• **WHAT YOU ARE ASKED TO DO**: Copy out every line of the data where the word "Jardin" is found.

• **DATA SUPPLIED**:
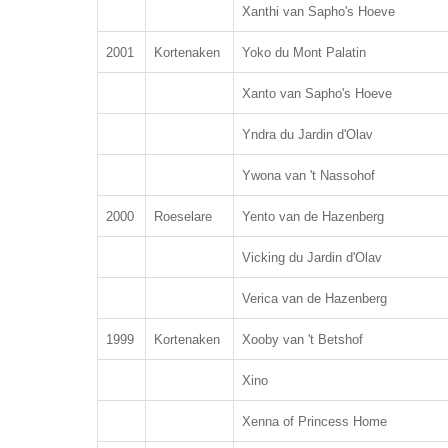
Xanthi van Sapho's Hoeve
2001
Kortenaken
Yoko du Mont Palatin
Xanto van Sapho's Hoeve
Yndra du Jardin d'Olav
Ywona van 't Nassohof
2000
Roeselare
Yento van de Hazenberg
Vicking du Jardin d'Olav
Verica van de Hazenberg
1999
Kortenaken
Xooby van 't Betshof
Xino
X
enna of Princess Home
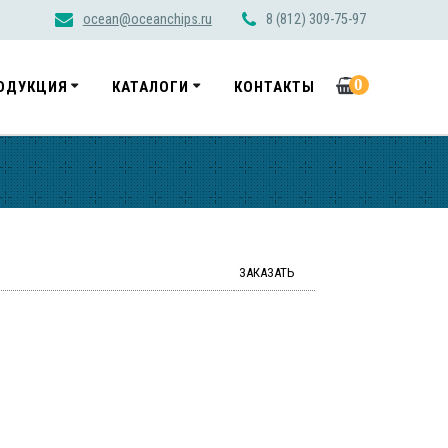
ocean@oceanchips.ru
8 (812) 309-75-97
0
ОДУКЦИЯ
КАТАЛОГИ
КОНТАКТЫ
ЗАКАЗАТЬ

• **RESULT FOR THIS EXERCISE**:
Yndra du Jardin d'Olav
Vicking du Jardin d'Olav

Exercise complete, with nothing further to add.